-- Exercise instructions --
The records follow. Copy them exactly, but omit the pictures.

-- Records shown --
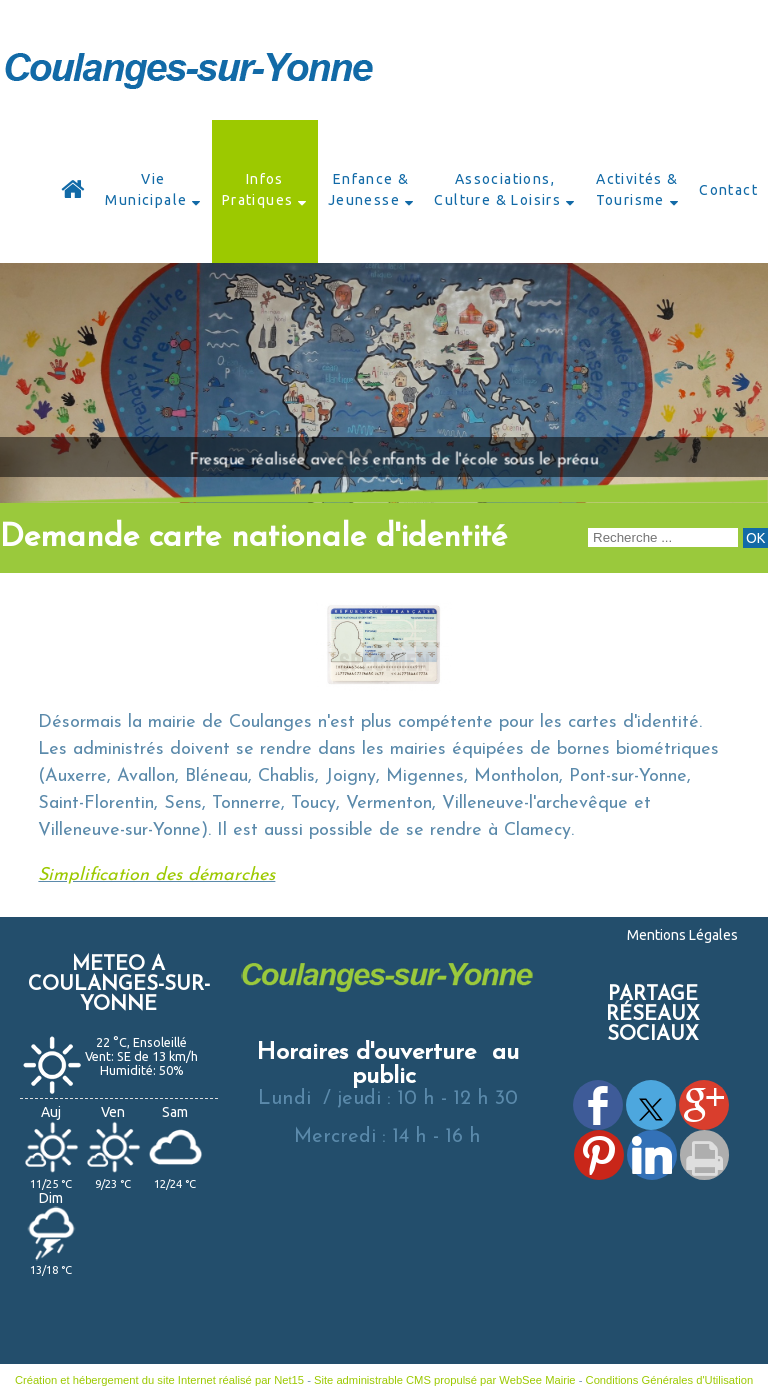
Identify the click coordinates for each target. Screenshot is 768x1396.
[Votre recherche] (663, 537)
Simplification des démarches (156, 875)
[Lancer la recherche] (755, 538)
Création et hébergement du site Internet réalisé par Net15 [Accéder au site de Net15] (159, 1380)
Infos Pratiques (258, 189)
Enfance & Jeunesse (369, 189)
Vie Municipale (146, 189)
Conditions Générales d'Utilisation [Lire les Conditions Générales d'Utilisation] (670, 1380)
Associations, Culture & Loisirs (497, 189)
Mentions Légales (682, 935)
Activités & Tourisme (637, 189)
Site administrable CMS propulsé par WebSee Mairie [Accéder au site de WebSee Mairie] (445, 1380)
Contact (728, 190)
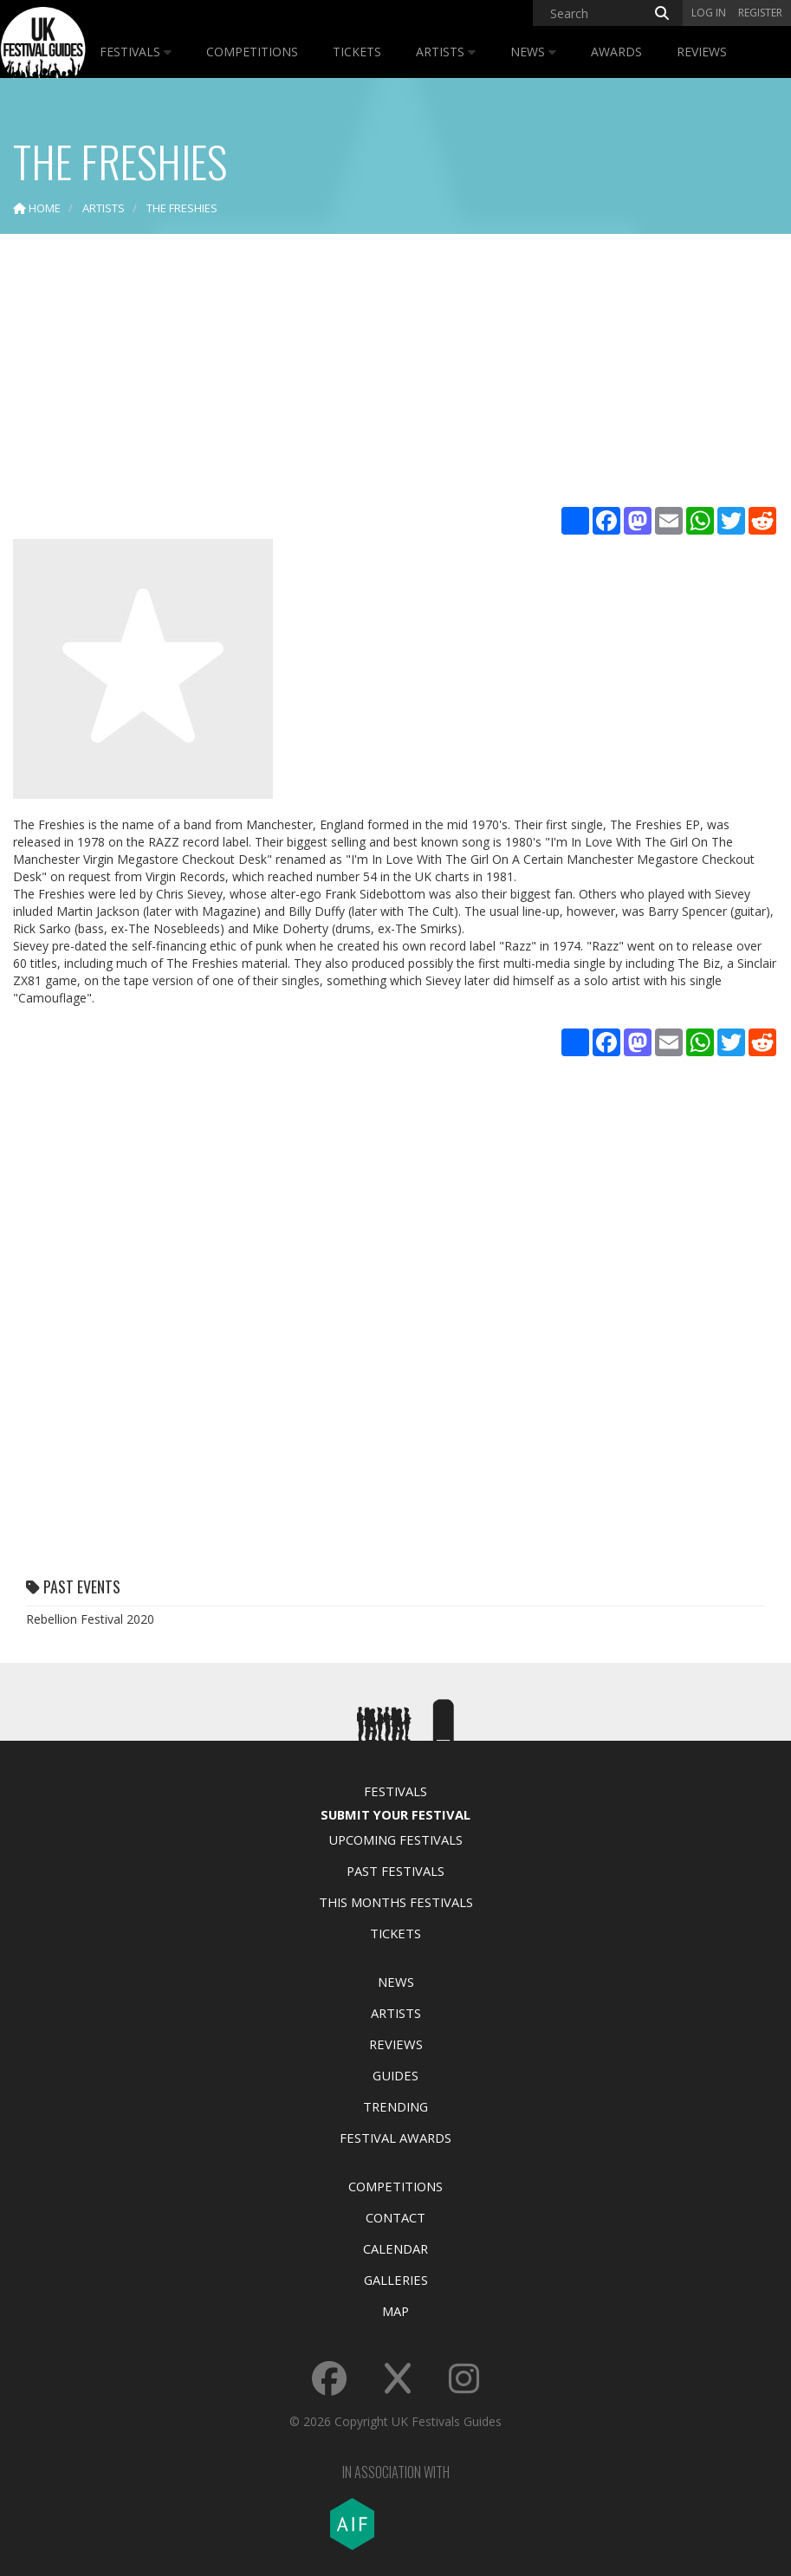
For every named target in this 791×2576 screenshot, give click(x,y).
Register (760, 12)
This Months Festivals (396, 1902)
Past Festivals (395, 1870)
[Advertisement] (395, 372)
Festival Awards (395, 2137)
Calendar (395, 2248)
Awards (616, 51)
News (533, 51)
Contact (395, 2217)
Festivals (136, 51)
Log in (708, 12)
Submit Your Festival (395, 1814)
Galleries (396, 2279)
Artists (446, 51)
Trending (395, 2106)
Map (395, 2311)
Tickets (357, 51)
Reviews (702, 51)
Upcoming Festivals (395, 1839)
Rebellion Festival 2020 (90, 1619)
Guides (395, 2075)
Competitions (252, 51)
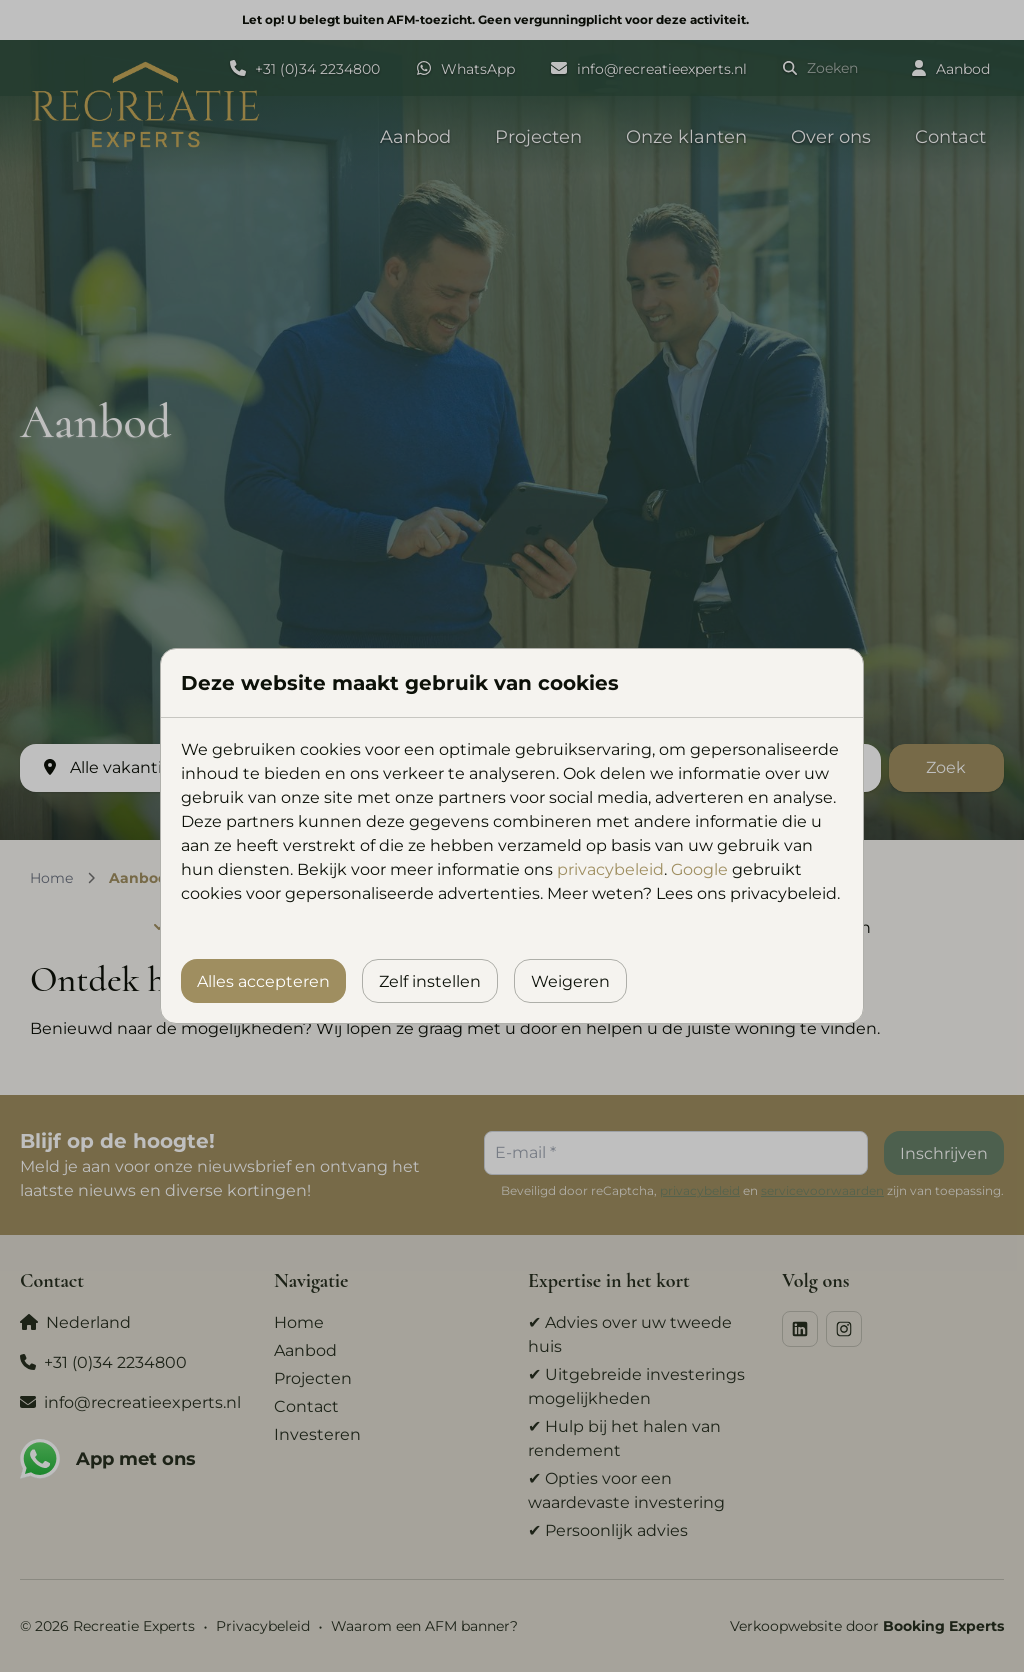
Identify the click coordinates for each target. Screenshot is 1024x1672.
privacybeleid (610, 869)
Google (699, 869)
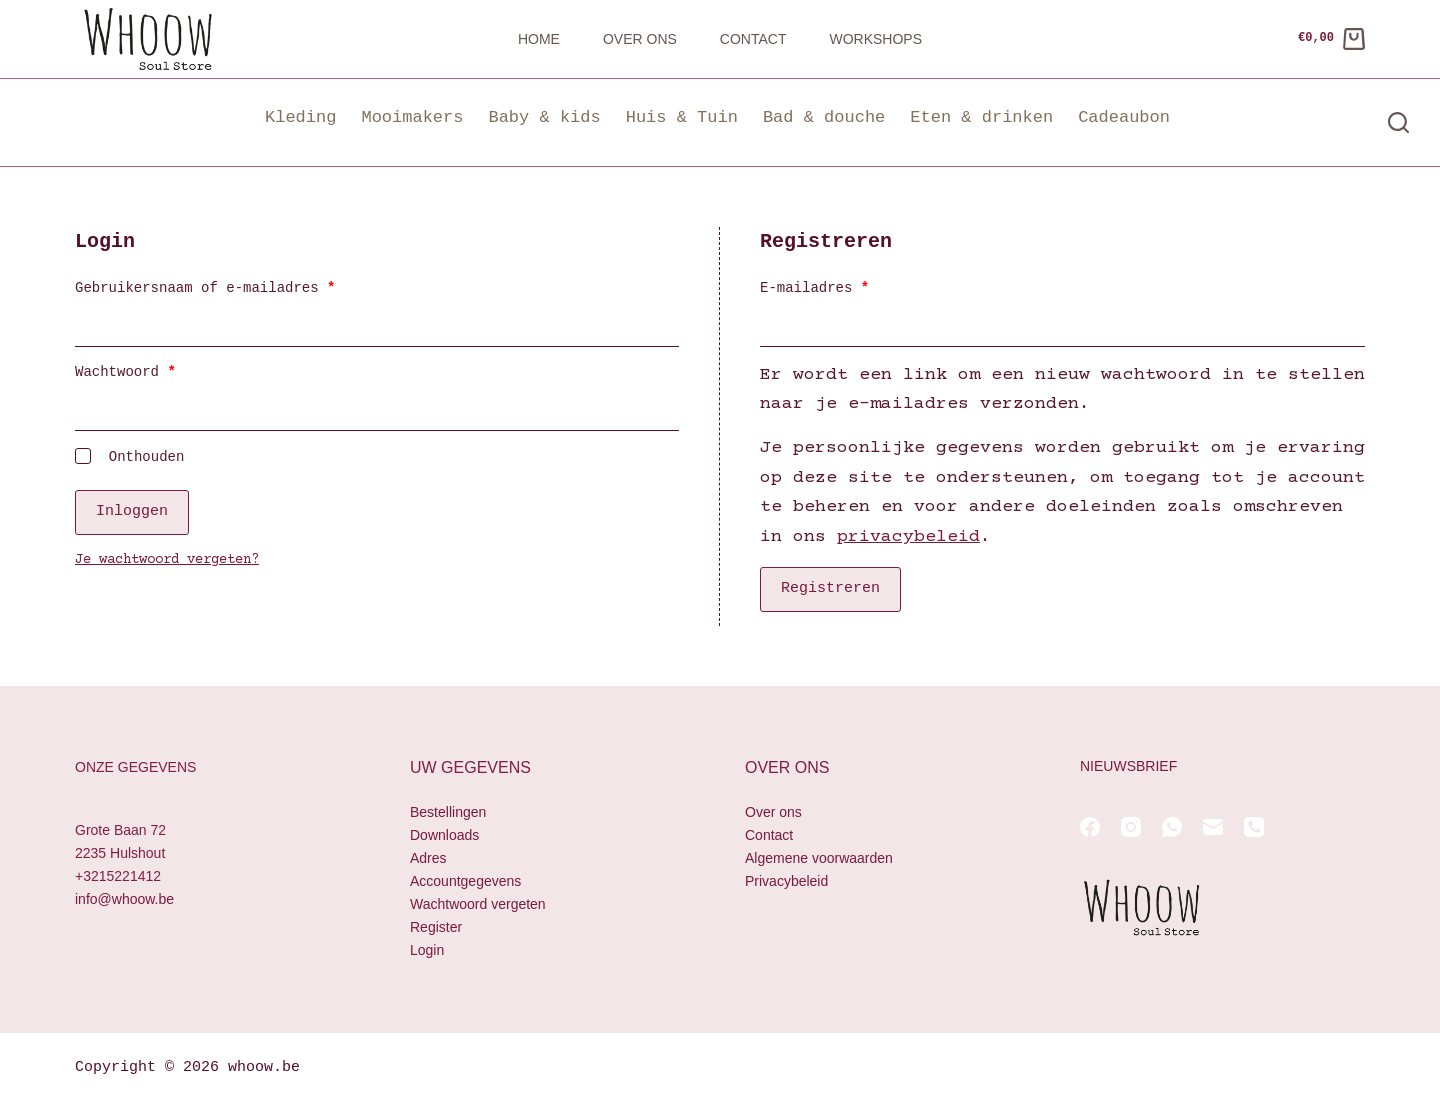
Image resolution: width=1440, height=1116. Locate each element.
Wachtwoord (154, 371)
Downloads (444, 835)
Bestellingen (448, 812)
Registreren (830, 589)
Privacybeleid (786, 881)
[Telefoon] (1254, 827)
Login (427, 950)
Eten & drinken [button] (981, 117)
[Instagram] (1131, 827)
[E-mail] (1213, 827)
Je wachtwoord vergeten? (167, 559)
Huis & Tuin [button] (682, 117)
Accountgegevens (465, 881)
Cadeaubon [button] (1124, 117)
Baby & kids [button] (544, 117)
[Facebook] (1090, 827)
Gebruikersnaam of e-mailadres (234, 287)
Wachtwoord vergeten (478, 904)
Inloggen (132, 511)
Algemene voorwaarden (819, 858)
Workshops (875, 39)
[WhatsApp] (1172, 827)
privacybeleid (908, 537)
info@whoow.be (124, 899)
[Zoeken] (1398, 122)
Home (539, 39)
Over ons (640, 39)
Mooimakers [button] (412, 117)
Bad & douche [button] (824, 117)
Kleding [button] (300, 117)
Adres (428, 858)
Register (436, 927)
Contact (753, 39)
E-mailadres (843, 287)
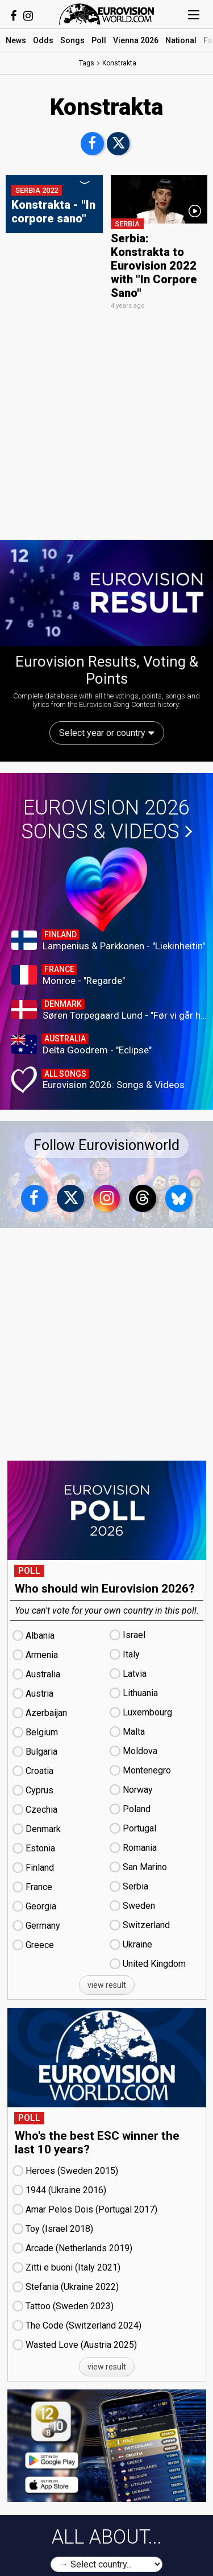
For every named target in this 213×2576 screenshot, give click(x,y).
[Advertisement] (106, 425)
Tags (86, 63)
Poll (98, 40)
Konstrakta (119, 63)
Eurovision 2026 (107, 819)
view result (106, 1985)
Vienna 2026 (135, 40)
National (181, 40)
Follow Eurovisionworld (106, 1145)
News (16, 40)
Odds (43, 40)
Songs (72, 40)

-- The completed task --
Identify the click coordinates for each target. Screenshot is 768x1396.
[Votre recherche] (663, 537)
Simplification des démarches (156, 875)
[Lancer la recherche] (755, 538)
Création et hébergement du site Internet réalisé par Net15 [Accéder au site de Net15] (159, 1380)
Infos Pratiques (258, 189)
Enfance & Jeunesse (369, 189)
Vie Municipale (146, 189)
Conditions Générales d'Utilisation [Lire les Conditions Générales d'Utilisation] (670, 1380)
Associations, Culture & Loisirs (497, 189)
Mentions Légales (682, 935)
Activités & Tourisme (637, 189)
Site administrable CMS propulsé par WebSee Mairie [Accéder au site de WebSee Mairie] (445, 1380)
Contact (728, 190)
For every named target in this 791×2576 screenshot, give click(x,y).
Register (760, 12)
This Months Festivals (396, 1902)
Past Festivals (395, 1870)
[Advertisement] (395, 372)
Festival Awards (395, 2137)
Calendar (395, 2248)
Awards (616, 51)
News (533, 51)
Contact (395, 2217)
Festivals (136, 51)
Log in (708, 12)
Submit Your Festival (395, 1814)
Galleries (396, 2279)
Artists (446, 51)
Trending (395, 2106)
Map (395, 2311)
Tickets (357, 51)
Reviews (702, 51)
Upcoming Festivals (395, 1839)
Rebellion Festival 2020 (90, 1619)
Guides (395, 2075)
Competitions (252, 51)
Identify the click coordinates for each target. Screenshot is 1024x1672.
privacybeleid (610, 869)
Google (699, 869)
Image resolution: width=1440, height=1116. Locate each element.
Wachtwoord (154, 371)
Downloads (444, 835)
Bestellingen (448, 812)
Registreren (830, 589)
Privacybeleid (786, 881)
[Telefoon] (1254, 827)
Login (427, 950)
Eten & drinken [button] (981, 117)
[Instagram] (1131, 827)
[E-mail] (1213, 827)
Je wachtwoord vergeten? (167, 559)
Huis & Tuin [button] (682, 117)
Accountgegevens (465, 881)
Cadeaubon [button] (1124, 117)
Baby & kids [button] (544, 117)
[Facebook] (1090, 827)
Gebruikersnaam of e-mailadres (234, 287)
Wachtwoord vergeten (478, 904)
Inloggen (132, 511)
Algemene voorwaarden (819, 858)
Workshops (875, 39)
[WhatsApp] (1172, 827)
privacybeleid (908, 537)
info@whoow.be (124, 899)
[Zoeken] (1398, 122)
Home (539, 39)
Over ons (640, 39)
Mooimakers [button] (412, 117)
Bad & douche [button] (824, 117)
Kleding [button] (300, 117)
Adres (428, 858)
Register (436, 927)
Contact (753, 39)
E-mailadres (843, 287)
For every named target in this 213×2576 screenshot, give click(x,y).
[Advertisement] (106, 425)
Tags (86, 63)
Poll (98, 40)
Konstrakta (119, 63)
Eurovision 2026 (107, 819)
view result (106, 1985)
Vienna 2026 (135, 40)
National (181, 40)
Follow Eurovisionworld (106, 1145)
News (16, 40)
Odds (43, 40)
Songs (72, 40)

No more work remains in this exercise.